WARNING: Violence, includes knife use and references to Harry's self-harm and suicidal thoughts. Also gun use. Please read carefully, loves!

"You're lying," I weakly protested, but the sinister grin on the man's face proved otherwise.

"I wish I was, but that asshole took far too much from us. He could kill a man in an instant, but he was a coward when it came to that stunt! He had to be put down."

"Stop!" I desperately cried out. "Stop it! You don't know anything about my family! They weren't killed my gang violence!"

They weren't. They couldn't be. It was a car crash. A hit and run. Nobody knew who the other driver was. It wasn't gang related. It wasn't.

"Wrong again, bellissimo," The man before me sang out. He was enjoying the revelation; enjoying my pain. "We tracked down what family members your father had, and we discovered the small town our bar resides beside. It took a while to locate. Years. But grudges are wonderful things that can spur rage over the most expansive periods of time. Your grandmother's house was there in town. It must be where your father would go, back home to his mommy."

It hurt. The truth hurt. And I was struggling against my restraints, wanting to run away and stop hearing his vile words. They only cut. I cried, blinded by my own tears. I could only hear the smile in his voice.

"We followed your family. One of our members ran his car into your father's that night. He died a quick, clean death. Drugs were planted in his system to curb any suspicion away from our driver. It would be your father's fault for driving under the influence. Your poor mother-- a true beauty-- was just an unfortunate casualty."

"Who?" I couldn't stop myself from asking the question as I looked at the three members of the other gang before me. "Who did it? Who killed them?" Were they in front of me?

"A traitor," The man named Lucca spit out.

"It was an honest disappointment. I quite liked Michael."

Michael. No.

I felt my heart break as I hoped it was all just a coincidence. It had to be.

"No," I sobbed, tears falling too quickly. The mental torment was far too much. I didn't want to be here. I wanted to disappear. I wanted to be with my parents. Away. Not enduring this.

"He was an asset, indeed, but he was weak. The guilt ate away at him, and he wanted to tell his wife. He nearly went to the police. We had to shut him up. A car crash seemed fitting for his end as well. The very thing that turned him against us would take his life. Quite poetic, naturally."

They spoke about people's lives like they had no worth; no meaning. And I finally understood what Louis meant. Some people were just evil.

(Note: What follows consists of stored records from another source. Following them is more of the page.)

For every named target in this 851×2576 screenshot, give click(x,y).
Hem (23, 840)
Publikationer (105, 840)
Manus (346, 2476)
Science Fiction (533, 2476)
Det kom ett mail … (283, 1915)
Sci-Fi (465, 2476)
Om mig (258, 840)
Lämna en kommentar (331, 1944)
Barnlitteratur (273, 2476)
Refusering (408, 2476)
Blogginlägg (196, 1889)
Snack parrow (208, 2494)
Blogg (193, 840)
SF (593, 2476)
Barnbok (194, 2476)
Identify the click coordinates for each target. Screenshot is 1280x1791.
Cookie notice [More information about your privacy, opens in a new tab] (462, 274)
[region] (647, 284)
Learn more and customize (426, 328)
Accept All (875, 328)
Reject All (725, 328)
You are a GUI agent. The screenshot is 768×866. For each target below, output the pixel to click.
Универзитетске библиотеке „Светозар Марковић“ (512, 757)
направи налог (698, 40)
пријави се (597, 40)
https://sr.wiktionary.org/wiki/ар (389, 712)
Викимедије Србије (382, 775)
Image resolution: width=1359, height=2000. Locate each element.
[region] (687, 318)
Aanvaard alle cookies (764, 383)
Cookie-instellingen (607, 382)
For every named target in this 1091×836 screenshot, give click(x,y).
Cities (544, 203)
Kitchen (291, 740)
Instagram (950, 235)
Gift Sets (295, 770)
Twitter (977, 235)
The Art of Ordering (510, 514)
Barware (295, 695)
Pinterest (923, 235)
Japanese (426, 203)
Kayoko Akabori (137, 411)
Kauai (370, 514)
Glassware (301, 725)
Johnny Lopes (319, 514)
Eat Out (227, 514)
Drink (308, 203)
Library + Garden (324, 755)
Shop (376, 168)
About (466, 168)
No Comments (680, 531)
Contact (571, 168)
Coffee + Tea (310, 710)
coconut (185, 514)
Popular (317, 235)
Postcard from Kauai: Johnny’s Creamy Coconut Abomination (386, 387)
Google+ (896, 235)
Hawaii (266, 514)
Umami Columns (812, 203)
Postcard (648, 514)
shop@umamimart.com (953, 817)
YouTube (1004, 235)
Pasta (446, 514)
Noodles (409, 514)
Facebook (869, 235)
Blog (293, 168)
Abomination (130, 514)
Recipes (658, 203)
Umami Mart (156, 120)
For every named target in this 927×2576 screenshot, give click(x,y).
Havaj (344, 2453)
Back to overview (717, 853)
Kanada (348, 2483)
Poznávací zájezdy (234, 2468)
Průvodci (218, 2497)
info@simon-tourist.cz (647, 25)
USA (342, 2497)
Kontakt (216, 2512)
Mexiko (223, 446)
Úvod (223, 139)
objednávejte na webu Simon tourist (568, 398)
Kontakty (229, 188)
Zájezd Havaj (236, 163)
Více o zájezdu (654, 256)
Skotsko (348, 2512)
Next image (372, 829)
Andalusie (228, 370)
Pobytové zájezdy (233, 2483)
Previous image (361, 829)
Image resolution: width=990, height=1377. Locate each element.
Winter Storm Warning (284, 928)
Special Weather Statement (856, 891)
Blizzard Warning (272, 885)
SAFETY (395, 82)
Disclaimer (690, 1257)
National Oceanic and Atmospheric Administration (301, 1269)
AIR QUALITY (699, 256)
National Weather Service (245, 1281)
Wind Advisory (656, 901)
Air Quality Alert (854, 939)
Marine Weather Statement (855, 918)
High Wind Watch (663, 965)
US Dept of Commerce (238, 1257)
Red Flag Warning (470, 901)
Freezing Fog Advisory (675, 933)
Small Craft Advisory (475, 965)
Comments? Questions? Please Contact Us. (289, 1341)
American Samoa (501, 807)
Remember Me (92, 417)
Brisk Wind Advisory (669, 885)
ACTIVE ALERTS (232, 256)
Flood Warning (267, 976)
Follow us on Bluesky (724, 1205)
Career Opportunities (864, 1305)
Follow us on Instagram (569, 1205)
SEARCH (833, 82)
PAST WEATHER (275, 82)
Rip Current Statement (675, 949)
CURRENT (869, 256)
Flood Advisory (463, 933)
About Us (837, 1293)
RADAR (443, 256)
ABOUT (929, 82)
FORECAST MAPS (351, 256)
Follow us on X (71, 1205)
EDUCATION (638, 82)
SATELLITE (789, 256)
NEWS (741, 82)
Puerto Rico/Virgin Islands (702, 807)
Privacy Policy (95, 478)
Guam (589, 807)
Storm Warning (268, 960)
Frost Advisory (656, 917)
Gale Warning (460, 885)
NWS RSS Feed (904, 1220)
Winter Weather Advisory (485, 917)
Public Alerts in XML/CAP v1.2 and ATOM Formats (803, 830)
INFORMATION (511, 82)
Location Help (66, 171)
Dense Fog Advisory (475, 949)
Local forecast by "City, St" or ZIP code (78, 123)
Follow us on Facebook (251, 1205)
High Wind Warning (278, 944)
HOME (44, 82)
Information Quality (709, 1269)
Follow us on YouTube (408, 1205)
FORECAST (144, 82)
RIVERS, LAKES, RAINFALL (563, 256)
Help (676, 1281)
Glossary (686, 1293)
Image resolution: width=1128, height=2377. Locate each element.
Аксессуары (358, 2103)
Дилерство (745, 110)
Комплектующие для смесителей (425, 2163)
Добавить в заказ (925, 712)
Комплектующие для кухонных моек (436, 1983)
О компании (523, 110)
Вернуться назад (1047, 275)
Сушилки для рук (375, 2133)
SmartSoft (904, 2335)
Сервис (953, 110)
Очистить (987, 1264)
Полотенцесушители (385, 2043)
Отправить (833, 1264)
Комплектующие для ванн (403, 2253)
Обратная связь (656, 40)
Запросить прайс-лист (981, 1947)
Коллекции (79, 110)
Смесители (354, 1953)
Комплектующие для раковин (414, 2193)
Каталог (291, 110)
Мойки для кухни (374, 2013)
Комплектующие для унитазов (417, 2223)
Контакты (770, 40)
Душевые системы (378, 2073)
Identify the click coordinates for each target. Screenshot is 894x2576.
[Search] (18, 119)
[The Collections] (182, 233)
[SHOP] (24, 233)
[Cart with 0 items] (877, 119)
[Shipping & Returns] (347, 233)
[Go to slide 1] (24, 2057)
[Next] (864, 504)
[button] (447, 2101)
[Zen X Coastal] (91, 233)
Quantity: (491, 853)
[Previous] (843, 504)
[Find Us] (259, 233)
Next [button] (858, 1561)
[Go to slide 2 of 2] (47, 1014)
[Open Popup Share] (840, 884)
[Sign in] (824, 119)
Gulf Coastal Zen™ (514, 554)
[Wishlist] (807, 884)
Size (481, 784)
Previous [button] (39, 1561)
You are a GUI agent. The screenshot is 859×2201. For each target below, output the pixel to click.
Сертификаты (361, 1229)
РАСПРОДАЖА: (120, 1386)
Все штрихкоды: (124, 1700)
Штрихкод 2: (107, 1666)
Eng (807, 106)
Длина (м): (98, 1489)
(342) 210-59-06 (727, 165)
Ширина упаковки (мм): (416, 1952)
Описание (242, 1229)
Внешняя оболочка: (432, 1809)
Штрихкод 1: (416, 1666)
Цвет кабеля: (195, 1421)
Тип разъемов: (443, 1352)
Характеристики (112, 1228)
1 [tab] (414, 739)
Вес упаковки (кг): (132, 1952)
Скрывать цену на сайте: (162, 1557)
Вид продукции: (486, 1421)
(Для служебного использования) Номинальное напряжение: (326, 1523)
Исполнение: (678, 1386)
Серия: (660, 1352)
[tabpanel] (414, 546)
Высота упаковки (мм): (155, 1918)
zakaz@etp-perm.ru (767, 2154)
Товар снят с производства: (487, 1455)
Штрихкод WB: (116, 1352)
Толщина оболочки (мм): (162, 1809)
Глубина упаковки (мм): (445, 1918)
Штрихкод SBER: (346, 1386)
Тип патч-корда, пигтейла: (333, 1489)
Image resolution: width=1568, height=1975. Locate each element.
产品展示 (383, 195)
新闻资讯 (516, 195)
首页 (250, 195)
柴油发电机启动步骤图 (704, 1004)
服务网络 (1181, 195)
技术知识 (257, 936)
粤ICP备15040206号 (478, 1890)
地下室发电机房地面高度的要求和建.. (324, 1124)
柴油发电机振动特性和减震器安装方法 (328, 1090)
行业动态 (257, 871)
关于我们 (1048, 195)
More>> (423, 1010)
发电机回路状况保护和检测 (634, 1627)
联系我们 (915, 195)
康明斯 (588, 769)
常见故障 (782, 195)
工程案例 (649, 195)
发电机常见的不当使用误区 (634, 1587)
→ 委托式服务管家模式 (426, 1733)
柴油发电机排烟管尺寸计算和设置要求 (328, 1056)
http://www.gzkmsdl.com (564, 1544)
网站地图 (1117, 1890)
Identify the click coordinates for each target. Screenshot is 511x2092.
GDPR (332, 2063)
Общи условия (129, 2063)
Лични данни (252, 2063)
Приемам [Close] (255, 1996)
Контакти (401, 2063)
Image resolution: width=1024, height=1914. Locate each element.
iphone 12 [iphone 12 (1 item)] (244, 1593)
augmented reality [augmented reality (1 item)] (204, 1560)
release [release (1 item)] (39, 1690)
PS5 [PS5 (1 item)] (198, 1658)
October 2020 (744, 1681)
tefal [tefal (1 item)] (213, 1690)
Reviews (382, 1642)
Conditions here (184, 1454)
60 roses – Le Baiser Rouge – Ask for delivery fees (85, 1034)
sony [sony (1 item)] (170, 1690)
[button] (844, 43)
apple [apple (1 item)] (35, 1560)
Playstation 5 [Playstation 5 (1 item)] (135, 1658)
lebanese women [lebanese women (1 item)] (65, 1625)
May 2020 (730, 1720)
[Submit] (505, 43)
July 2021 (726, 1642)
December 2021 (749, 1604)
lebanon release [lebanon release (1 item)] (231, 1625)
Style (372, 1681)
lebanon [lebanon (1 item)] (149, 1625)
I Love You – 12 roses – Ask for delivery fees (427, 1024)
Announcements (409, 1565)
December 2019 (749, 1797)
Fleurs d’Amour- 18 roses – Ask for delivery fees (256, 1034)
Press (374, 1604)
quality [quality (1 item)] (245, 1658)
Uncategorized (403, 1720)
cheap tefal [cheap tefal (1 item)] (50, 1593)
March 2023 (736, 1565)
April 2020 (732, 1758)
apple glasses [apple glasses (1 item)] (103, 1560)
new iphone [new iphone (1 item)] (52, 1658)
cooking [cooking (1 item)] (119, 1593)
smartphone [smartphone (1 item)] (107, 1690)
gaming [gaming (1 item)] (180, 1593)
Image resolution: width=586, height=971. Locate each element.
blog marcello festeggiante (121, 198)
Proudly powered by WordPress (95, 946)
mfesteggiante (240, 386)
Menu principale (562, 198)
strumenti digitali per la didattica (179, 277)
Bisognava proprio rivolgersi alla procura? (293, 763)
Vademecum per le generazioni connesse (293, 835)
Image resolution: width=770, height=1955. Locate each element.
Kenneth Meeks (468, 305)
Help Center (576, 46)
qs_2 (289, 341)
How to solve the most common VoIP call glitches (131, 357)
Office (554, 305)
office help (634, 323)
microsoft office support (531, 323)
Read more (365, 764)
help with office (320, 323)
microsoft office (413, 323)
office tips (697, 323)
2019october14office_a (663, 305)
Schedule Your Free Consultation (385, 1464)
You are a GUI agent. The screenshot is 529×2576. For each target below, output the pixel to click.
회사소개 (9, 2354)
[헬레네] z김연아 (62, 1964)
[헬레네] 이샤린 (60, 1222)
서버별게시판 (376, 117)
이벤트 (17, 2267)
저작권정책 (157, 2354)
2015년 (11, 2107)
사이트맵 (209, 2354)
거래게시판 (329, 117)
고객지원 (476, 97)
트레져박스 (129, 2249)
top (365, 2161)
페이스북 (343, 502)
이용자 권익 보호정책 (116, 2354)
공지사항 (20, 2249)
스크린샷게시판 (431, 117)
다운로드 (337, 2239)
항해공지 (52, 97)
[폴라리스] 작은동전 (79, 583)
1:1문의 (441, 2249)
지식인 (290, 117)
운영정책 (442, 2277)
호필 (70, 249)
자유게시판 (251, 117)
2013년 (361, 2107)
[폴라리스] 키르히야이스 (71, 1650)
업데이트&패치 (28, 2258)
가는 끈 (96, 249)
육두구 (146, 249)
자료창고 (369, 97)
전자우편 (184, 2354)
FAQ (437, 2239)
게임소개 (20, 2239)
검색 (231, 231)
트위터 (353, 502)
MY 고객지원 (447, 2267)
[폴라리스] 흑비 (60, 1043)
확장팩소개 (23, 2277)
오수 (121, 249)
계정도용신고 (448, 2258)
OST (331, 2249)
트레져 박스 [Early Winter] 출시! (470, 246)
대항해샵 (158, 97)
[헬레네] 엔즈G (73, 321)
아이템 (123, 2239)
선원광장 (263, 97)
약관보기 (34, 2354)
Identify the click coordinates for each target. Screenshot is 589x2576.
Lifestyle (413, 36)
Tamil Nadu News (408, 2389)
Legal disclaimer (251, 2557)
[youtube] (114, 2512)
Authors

"You're all monsters," I gasped out through my tears.

"Not anymore so than your precious lover here. Now, I believe you know more, Harry. And we'll get that information from you. Whether it be through fists or through knives. Or perhaps... something else."

The man's finger traced along my lips. I knew what he was implying, and all I could think about were the times I simply let Zander do what he needed to me. His pleasure was always his goal. I allowed it all to happen because I cared for him. Just as I would do this for Louis if I needed to. To keep him safe.